I am running OpenLDAP as packaged for CentOS 5 and having problems with password expiration. Users are being told every time they login that their password has expired and to change their password. When ShadowMax is changed to 99999 their passwords are not expiring. The preferable setting is 90 days. ShadowLastChange is updating to the correct date when they input a new password. Thank you for you time and input as to why this might be occurring.
Hi Cris,
On 27/03/12 00:46, Collins, Cris L. wrote:
I am running OpenLDAP as packaged for CentOS 5 and having problems with password expiration. Users are being told every time they login that their password has expired and to change their password. When ShadowMax is changed to 99999 their passwords are not expiring. The preferable setting is 90 days. ShadowLastChange is updating to the correct date when they input a new password. Thank you for you time and input as to why this might be occurring.
shadow attributes are used by UNIX systems during authentication, depending on your system configuration (PAM, pam_ldap, login.defs...)
However, the OpenLDAP server itself will not use these attributes to prevent binds by LDAP, which is what I understand you expect. For this, check out the ppolicy overlay.
Jonathan
The problem was resolved by adding the following per the nis schema.

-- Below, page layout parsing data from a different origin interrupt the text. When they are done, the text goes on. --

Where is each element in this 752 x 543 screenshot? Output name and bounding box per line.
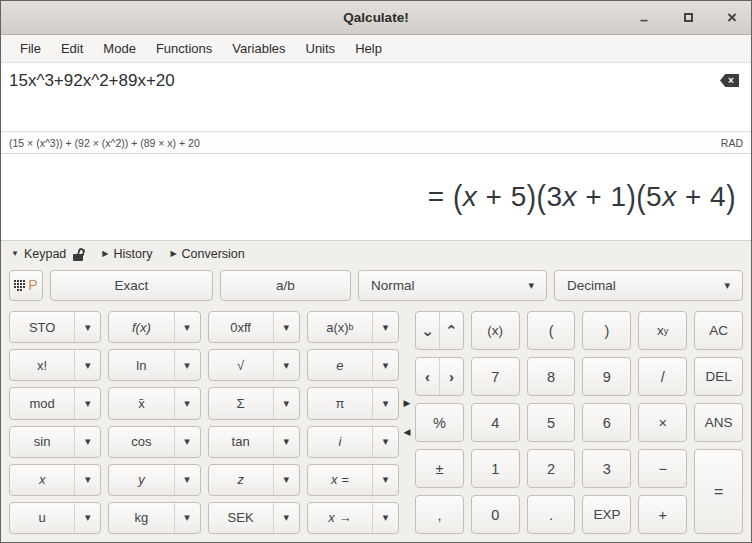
- key-ans[interactable]: ANS: [694, 403, 743, 442]
- key-equals[interactable]: =: [694, 449, 743, 534]
- key-8[interactable]: 8: [527, 357, 576, 396]
- chevron-left-icon[interactable]: ‹: [416, 358, 439, 395]
- chevron-right-icon[interactable]: ›: [439, 358, 463, 395]
- keypad-button-factorial[interactable]: x! ▾: [9, 349, 101, 381]
- cursor-leftright-button[interactable]: ‹ ›: [415, 357, 464, 396]
- dropdown-arrow-icon[interactable]: ▾: [372, 465, 398, 495]
- keypad-button-imaginary[interactable]: i ▾: [307, 426, 399, 458]
- key-comma[interactable]: ,: [415, 495, 464, 534]
- dropdown-arrow-icon[interactable]: ▾: [174, 427, 200, 457]
- keypad-button-sum[interactable]: Σ ▾: [208, 387, 300, 419]
- keypad-button-unit-kg[interactable]: kg ▾: [108, 502, 200, 534]
- chevron-up-icon[interactable]: ⌃: [439, 312, 463, 349]
- keypad-button-x-equals[interactable]: x = ▾: [307, 464, 399, 496]
- menu-functions[interactable]: Functions: [146, 37, 222, 60]
- key-minus[interactable]: −: [638, 449, 687, 488]
- dropdown-arrow-icon[interactable]: ▾: [74, 427, 100, 457]
- keypad-button-var-z[interactable]: z ▾: [208, 464, 300, 496]
- keypad-button-var-y[interactable]: y ▾: [108, 464, 200, 496]
- dropdown-arrow-icon[interactable]: ▾: [372, 312, 398, 342]
- tab-history[interactable]: ▶ History: [102, 247, 152, 261]
- expression-text[interactable]: 15x^3+92x^2+89x+20: [9, 71, 717, 91]
- dropdown-arrow-icon[interactable]: ▾: [174, 465, 200, 495]
- key-7[interactable]: 7: [471, 357, 520, 396]
- key-divide[interactable]: /: [638, 357, 687, 396]
- backspace-icon[interactable]: ×: [720, 74, 739, 87]
- keypad-button-mod[interactable]: mod ▾: [9, 387, 101, 419]
- dropdown-arrow-icon[interactable]: ▾: [372, 350, 398, 380]
- dropdown-arrow-icon[interactable]: ▾: [273, 312, 299, 342]
- keypad-button-e[interactable]: e ▾: [307, 349, 399, 381]
- key-del[interactable]: DEL: [694, 357, 743, 396]
- dropdown-arrow-icon[interactable]: ▾: [273, 350, 299, 380]
- dropdown-arrow-icon[interactable]: ▾: [372, 503, 398, 533]
- key-open-paren[interactable]: (: [527, 311, 576, 350]
- pane-expand-left-icon[interactable]: ◀: [404, 428, 411, 437]
- key-4[interactable]: 4: [471, 403, 520, 442]
- keypad-button-ln[interactable]: ln ▾: [108, 349, 200, 381]
- pane-expand-right-icon[interactable]: ▶: [404, 399, 411, 408]
- tab-keypad[interactable]: ▼ Keypad: [11, 247, 84, 261]
- close-button[interactable]: ×: [723, 9, 741, 27]
- key-1[interactable]: 1: [471, 449, 520, 488]
- dropdown-arrow-icon[interactable]: ▾: [273, 503, 299, 533]
- key-6[interactable]: 6: [582, 403, 631, 442]
- maximize-button[interactable]: [679, 9, 697, 27]
- keypad-type-button[interactable]: P: [9, 270, 43, 301]
- dropdown-arrow-icon[interactable]: ▾: [74, 503, 100, 533]
- keypad-button-var-x[interactable]: x ▾: [9, 464, 101, 496]
- key-plusminus[interactable]: ±: [415, 449, 464, 488]
- dropdown-arrow-icon[interactable]: ▾: [74, 388, 100, 418]
- dropdown-arrow-icon[interactable]: ▾: [372, 427, 398, 457]
- key-9[interactable]: 9: [582, 357, 631, 396]
- menu-mode[interactable]: Mode: [93, 37, 146, 60]
- key-0[interactable]: 0: [471, 495, 520, 534]
- unlock-icon[interactable]: [73, 247, 84, 261]
- key-dot[interactable]: .: [527, 495, 576, 534]
- keypad-button-hex[interactable]: 0xff ▾: [208, 311, 300, 343]
- menu-variables[interactable]: Variables: [222, 37, 295, 60]
- dropdown-arrow-icon[interactable]: ▾: [174, 312, 200, 342]
- tab-conversion[interactable]: ▶ Conversion: [170, 247, 244, 261]
- dropdown-arrow-icon[interactable]: ▾: [74, 312, 100, 342]
- keypad-button-mean[interactable]: x̄ ▾: [108, 387, 200, 419]
- menu-edit[interactable]: Edit: [51, 37, 93, 60]
- key-plus[interactable]: +: [638, 495, 687, 534]
- keypad-button-unit-u[interactable]: u ▾: [9, 502, 101, 534]
- chevron-down-icon[interactable]: ⌄: [416, 312, 439, 349]
- output-mode-dropdown[interactable]: Normal ▾: [358, 270, 547, 301]
- keypad-button-fx[interactable]: f(x) ▾: [108, 311, 200, 343]
- dropdown-arrow-icon[interactable]: ▾: [372, 388, 398, 418]
- keypad-button-currency-sek[interactable]: SEK ▾: [208, 502, 300, 534]
- expression-input[interactable]: 15x^3+92x^2+89x+20 ×: [1, 63, 751, 131]
- key-percent[interactable]: %: [415, 403, 464, 442]
- key-5[interactable]: 5: [527, 403, 576, 442]
- dropdown-arrow-icon[interactable]: ▾: [74, 350, 100, 380]
- key-2[interactable]: 2: [527, 449, 576, 488]
- menu-file[interactable]: File: [10, 37, 51, 60]
- dropdown-arrow-icon[interactable]: ▾: [74, 465, 100, 495]
- fraction-toggle-button[interactable]: a/b: [220, 270, 351, 301]
- cursor-updown-button[interactable]: ⌄ ⌃: [415, 311, 464, 350]
- dropdown-arrow-icon[interactable]: ▾: [273, 427, 299, 457]
- dropdown-arrow-icon[interactable]: ▾: [273, 465, 299, 495]
- keypad-button-sin[interactable]: sin ▾: [9, 426, 101, 458]
- keypad-button-sto[interactable]: STO ▾: [9, 311, 101, 343]
- keypad-button-cos[interactable]: cos ▾: [108, 426, 200, 458]
- dropdown-arrow-icon[interactable]: ▾: [273, 388, 299, 418]
- minimize-button[interactable]: –: [635, 9, 653, 27]
- dropdown-arrow-icon[interactable]: ▾: [174, 388, 200, 418]
- key-ac[interactable]: AC: [694, 311, 743, 350]
- dropdown-arrow-icon[interactable]: ▾: [174, 350, 200, 380]
- keypad-button-pi[interactable]: π ▾: [307, 387, 399, 419]
- key-parens-x[interactable]: (x): [471, 311, 520, 350]
- key-power[interactable]: xy: [638, 311, 687, 350]
- keypad-button-x-arrow[interactable]: x → ▾: [307, 502, 399, 534]
- keypad-button-power-function[interactable]: a(x)b ▾: [307, 311, 399, 343]
- keypad-button-sqrt[interactable]: √ ▾: [208, 349, 300, 381]
- key-exp[interactable]: EXP: [582, 495, 631, 534]
- menu-units[interactable]: Units: [296, 37, 346, 60]
- key-3[interactable]: 3: [582, 449, 631, 488]
- dropdown-arrow-icon[interactable]: ▾: [174, 503, 200, 533]
- key-close-paren[interactable]: ): [582, 311, 631, 350]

My statement below was incorrect. shadowLastChange was not updating, as "getent shadow username" showed me.
access to attrs=shadowLastChange,shadowMax by dn="cn=Manager,dc=domain,dc=com" write by self write by * read
Thank you for your response.
On 04/03/2012 12:43 PM, Jonathan Clarke wrote:
Hi Cris,
On 27/03/12 00:46, Collins, Cris L. wrote:
I am running OpenLDAP as packaged for CentOS 5 and having problems with password expiration. Users are being told every time they login that their password has expired and to change their password. When ShadowMax is changed to 99999 their passwords are not expiring. The preferable setting is 90 days. ShadowLastChange is updating to the correct date when they input a new password. Thank you for you time and input as to why this might be occurring.
shadow attributes are used by UNIX systems during authentication, depending on your system configuration (PAM, pam_ldap, login.defs...)
However, the OpenLDAP server itself will not use these attributes to prevent binds by LDAP, which is what I understand you expect. For this, check out the ppolicy overlay.
Jonathan
On Tuesday, 3 April 2012 23:16:43 Collins, Cris wrote:
The problem was resolved by adding the following per the nis schema. My statement below was incorrect. shadowLastChange was not updating, as "getent shadow username" showed me.
access to attrs=shadowLastChange,shadowMax by dn="cn=Manager,dc=domain,dc=com" write by self write by * read
Thank you for your response.
Yes, it will work, for applications that look for shadowAccount attributes.
My approach is to remove ldap from the shadow line of nsswitch.conf, configure ppolicy on the LDAP server, and ensure PAM is setup correctly to enforce password expiration via ppolicy.
Then, even if users never login to a shell on a server configured for LDAP, they will be locked out of all other LDAP-using services (except for WiFi access points via FreeRADIUS EAP PEAP with MSCHAPv2 against samba attributes, since even if the samba attributes are updated, FreeRADIUS doesn't currently seem to respect them).